Myotilin gene duplication causing late-onset myotilinopathy

Abstract

Background: myotilinopathy is a very rare inherited muscle disease that belongs to the group of myofibrillar myopathies. These diseases share a common alteration of the sarcomere organization at the level of the Z disk resulting in pathological protein aggregation, autophagic abnormalities, and ultimately muscle degeneration. Most reported cases are due to dominant missense mutations in the MYOT gene, two of which are largely recurrent.

Methods: We describe the clinical, radiological, pathological, and molecular analysis including long-read sequencing of a family affected by late-onset dominant proximodistal myopathy and muscle hypertrophy.

Results: We identified a duplication of the entire MYOT gene as the molecular cause of late-onset-myotilinopapthy with typical clinical and pathological features.

Conclusions: This study expands the molecular spectrum of myotilinopathy and highlights the use of long-read sequencing in the diagnosis of genetic neurological diseases caused by duplications and genomic structural variants. Myotilinopathy as well as other myofibrillar and distal myopathies should be considered in the differential diagnosis of patients affected by distal muscle weakness, even when presenting at an old age.

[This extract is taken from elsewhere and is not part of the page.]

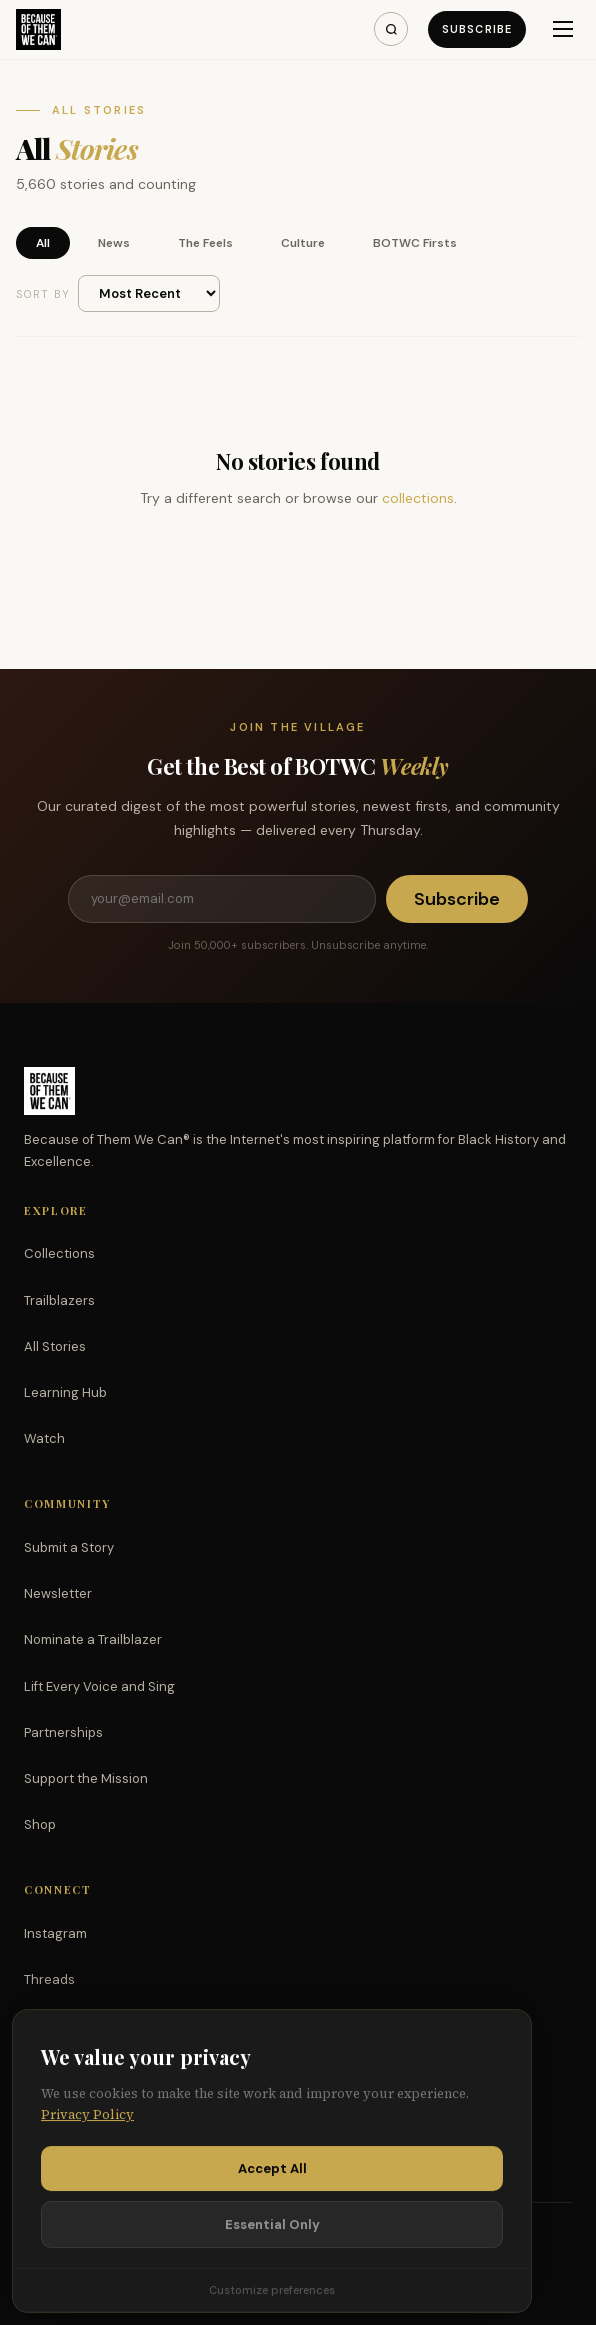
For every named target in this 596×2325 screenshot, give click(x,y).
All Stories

Keywords: distal myopathy; duplication; late‐onset myopathy; long‐read sequencing; muscle hypertrophy; myofibrillar myopathy; myotilin.

FIGURE 1

Molecular characterization and muscle imaging phenotype. (a) Pedigree of the family. Clinically affected patients are shown in black. Only the proband and his brother and sister could be tested for MYOT gene analysis. (b) Muscle MRI. In the proband (patient 1), severe fatty replacement is present in small glutei in the pelvis. In the thigh, fatty replacement shows a patchy asymmetrical distribution in posterior more than in anterior compartments, with severe involvement of adductor muscles, more patchy and asymmetrical involvement in biceps femoris, semimembranosus and semitendinosus. In the legs, soleus, medial gastrocnemius and peroneal muscles are involved. In the brother (patient 2), fatty replacement is present in small glutei bilaterally and middle and large gluteus on the left side. In the thigh patchy involvement of the left vastus lateralis and adductor muscles is present, while in the legs both soleus and to a lesser extent gastrocnemius are affected. (c) IGV screenshot of the proband's long‐read sequencing results of the duplicated region, including the entirety of MYOT as well as part of PKD2L2. The phased (haplotyped) alleles are shown in light blue and pink. The reads supporting the duplication (4 out of 20 and 4 out of 17 reads spanning the upstream and downstream breakpoints of the duplication, respectively) are shown in linked mode at the top of the alignment view. These supporting reads are characterized by their stretches of “rainbow” bases (arrows), which indicate that the reads, for those parts, map to another location in the genome than expected. By investigation of the sequences represented by these reads, the duplication was concluded to be in tandem. (d) Western blot analysis of MYOT protein expression of total muscle lysate of patient 1 compared to a pool of healthy controls. Myosin stained by Coomassie is the loading control. The patient and control pool were run on the same gel, the image was cropped for greater clarity.

FIGURE 2

Myopathological findings. (a) Light microscopy. Hematoxylin and eosin (H&E) staining shows increased fiber size variability with many hypertrophic fibers and some atrophic fibers, sometimes with an angular appearance. Some central nuclei are present and connective tissue content is increased. Cytosolic vacuoles, mostly non‐rimmed are indicated by black arrows. Basophilic material is evident in several fibers (white arrows). Similar findings are evident with Gomori trichrome staining (GT). NADH‐tetrazolium histoenzymatic reaction (NADH) shows abnormal myofibrillar network organization in both cases, with areas of variable size lacking reaction with core‐like lesions, and focal areas corresponding to the amorphous material indicated above showing intense reaction. Staining with anti‐myotilin antibody shows intense reaction of the protein deposits above described (MYOT). Strong reaction with anti‐p62 antibody in some muscle fibers. (b) Quantification of atrophic and hypertrophic muscle fibers. Atrophy factor is 274 for case 1 (n = 164 fibers analyzed) and 172 for case 2 (n = 533 fibers analyzed); hypertrophy factor was abnormally increased to 1884 for case 1 and 536 for case 2 [7].

FIGURE 3

Electron microscopy. Destruction of myofibrillar organization with accumulation of material derived from Z‐disk (left). Severe autophagic abnormalities and accumulation of degraded cytosolic material (right).